One blogger poses some excellent questions with respect to the crazy-cat-lady archetype: "Why always cats? Why always ladies?" Some say these kooky felinophiles just want babies — but we think they're in it for the ego boost.
Diane Mapes of The Body Odd (via MSNBC) writes that "one reason women may hoard animals more often is because we're biologically hardwired to take care of things." She quotes Dr. Christiana Bratiotis, project director of the Hoarding Research Project at Boston University's School of Social Work (bet they have a lot of paper clips): "According to a 2002 study, 75 percent or more of animal hoarders are women who are middle age or older, usually unmarried and often socially isolated from family and friends." So, crazy cat ladies. Dr. Bratiotis explains,
Animal hoarders label themselves as rescuers. And when you think about the connotation of that word, that seems to fit in with the gender role of women in this society. We're rescuers and caregivers and care providers.

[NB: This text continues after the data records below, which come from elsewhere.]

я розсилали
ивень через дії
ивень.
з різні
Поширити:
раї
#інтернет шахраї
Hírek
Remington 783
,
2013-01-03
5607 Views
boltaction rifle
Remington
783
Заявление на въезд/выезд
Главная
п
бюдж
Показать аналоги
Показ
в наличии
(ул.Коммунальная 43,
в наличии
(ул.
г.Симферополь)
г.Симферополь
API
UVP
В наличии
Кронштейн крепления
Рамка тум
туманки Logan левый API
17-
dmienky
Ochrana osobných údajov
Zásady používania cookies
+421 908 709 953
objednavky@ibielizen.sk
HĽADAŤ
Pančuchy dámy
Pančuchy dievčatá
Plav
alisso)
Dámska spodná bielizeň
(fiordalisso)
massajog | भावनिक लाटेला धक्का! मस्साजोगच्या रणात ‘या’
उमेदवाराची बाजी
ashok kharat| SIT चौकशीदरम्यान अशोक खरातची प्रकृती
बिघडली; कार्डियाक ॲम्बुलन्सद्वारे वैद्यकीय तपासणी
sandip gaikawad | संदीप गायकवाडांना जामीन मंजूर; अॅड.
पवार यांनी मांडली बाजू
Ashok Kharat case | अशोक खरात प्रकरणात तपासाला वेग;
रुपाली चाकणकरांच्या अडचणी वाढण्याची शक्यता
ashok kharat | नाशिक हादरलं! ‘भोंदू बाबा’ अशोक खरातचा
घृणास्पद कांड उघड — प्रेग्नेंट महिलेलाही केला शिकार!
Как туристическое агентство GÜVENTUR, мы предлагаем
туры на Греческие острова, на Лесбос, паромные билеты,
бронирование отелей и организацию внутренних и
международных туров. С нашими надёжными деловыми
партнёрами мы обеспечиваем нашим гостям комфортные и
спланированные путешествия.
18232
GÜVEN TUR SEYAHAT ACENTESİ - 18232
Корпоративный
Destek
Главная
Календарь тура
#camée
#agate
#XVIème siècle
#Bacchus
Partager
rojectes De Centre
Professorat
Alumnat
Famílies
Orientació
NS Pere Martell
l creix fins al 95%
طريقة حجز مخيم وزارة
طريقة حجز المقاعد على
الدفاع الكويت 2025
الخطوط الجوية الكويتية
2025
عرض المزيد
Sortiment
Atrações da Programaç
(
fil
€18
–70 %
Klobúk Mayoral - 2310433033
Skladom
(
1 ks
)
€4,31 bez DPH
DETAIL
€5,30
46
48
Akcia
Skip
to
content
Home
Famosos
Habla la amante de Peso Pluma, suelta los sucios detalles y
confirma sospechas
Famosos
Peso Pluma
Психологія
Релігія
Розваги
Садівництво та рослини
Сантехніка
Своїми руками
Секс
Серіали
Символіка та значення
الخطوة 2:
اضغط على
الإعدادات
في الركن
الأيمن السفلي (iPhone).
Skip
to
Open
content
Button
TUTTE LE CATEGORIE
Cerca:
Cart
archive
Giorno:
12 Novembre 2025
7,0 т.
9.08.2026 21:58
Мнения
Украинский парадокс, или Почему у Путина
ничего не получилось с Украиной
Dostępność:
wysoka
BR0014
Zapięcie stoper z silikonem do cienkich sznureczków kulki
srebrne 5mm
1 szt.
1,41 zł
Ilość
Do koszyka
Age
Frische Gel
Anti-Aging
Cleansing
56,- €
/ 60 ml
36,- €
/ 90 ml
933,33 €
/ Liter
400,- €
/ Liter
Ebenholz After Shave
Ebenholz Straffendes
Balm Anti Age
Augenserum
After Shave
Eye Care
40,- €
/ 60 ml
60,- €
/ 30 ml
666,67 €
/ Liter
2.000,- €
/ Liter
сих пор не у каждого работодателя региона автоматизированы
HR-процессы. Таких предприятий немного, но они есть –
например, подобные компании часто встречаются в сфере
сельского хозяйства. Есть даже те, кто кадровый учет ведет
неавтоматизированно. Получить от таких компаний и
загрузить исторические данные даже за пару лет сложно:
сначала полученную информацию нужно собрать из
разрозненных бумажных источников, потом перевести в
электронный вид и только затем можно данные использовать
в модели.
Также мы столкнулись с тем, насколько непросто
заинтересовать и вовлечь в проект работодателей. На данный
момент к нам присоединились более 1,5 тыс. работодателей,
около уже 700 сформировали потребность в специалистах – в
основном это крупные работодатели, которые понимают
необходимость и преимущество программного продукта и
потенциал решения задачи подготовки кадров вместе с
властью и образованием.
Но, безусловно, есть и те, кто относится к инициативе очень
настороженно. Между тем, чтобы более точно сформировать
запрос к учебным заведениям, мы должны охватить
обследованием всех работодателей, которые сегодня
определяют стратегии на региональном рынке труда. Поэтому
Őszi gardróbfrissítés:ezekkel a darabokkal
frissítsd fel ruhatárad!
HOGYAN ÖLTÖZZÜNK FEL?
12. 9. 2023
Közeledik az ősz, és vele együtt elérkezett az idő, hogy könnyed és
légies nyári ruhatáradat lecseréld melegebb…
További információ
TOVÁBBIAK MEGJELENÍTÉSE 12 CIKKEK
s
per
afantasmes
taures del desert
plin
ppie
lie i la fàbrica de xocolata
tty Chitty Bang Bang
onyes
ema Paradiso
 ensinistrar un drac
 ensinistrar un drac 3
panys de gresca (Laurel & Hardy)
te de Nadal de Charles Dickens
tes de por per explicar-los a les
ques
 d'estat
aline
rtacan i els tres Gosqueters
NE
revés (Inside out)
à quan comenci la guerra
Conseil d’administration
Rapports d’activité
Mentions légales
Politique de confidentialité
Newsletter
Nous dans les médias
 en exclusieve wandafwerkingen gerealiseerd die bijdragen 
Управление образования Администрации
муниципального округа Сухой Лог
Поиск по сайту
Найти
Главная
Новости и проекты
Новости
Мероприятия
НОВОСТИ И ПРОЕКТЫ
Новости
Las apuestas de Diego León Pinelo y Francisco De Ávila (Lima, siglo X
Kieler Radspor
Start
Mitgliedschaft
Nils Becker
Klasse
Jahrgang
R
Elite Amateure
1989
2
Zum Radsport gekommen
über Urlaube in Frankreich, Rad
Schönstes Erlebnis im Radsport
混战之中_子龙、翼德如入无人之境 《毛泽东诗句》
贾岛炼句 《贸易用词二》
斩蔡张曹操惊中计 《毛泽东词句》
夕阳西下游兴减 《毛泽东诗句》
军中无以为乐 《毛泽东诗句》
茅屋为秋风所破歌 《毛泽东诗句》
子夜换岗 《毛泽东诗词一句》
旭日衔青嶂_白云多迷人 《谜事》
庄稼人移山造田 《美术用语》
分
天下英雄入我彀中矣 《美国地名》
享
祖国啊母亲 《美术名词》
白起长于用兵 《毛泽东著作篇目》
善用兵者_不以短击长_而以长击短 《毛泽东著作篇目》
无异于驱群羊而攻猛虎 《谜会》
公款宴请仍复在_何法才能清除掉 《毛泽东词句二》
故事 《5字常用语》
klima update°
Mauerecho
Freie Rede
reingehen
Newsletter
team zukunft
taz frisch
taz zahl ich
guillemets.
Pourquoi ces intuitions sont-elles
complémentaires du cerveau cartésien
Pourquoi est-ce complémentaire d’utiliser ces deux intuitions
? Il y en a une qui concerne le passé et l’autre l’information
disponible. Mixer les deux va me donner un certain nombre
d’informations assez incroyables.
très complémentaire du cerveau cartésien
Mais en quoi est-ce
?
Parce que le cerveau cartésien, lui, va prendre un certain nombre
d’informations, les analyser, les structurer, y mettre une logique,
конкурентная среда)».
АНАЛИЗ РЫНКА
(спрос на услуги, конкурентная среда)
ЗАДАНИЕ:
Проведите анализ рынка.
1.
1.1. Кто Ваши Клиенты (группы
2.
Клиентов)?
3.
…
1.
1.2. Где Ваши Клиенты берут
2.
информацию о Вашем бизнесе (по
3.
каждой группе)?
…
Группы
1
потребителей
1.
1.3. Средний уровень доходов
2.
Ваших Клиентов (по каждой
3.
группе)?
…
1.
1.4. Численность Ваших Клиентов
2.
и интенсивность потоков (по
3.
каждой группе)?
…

Of course, maternal instinct does not a hoarder make — as Bratiotis points out, you also need a dash of mental illness. But according to an article at OneIndia, even average "women have started treating their pets as their babies." According to a survey by insurer Petplan, "75 percent of Scottish women treat their pets with expensive gifts and food items on special occasions like Christmas, and on these pets' birthday. While 82 percent feeds their pet with food that human beings eat. Like cheese, cake and crisps." Dude, don't give your cat cake — it will just vomit in your bed.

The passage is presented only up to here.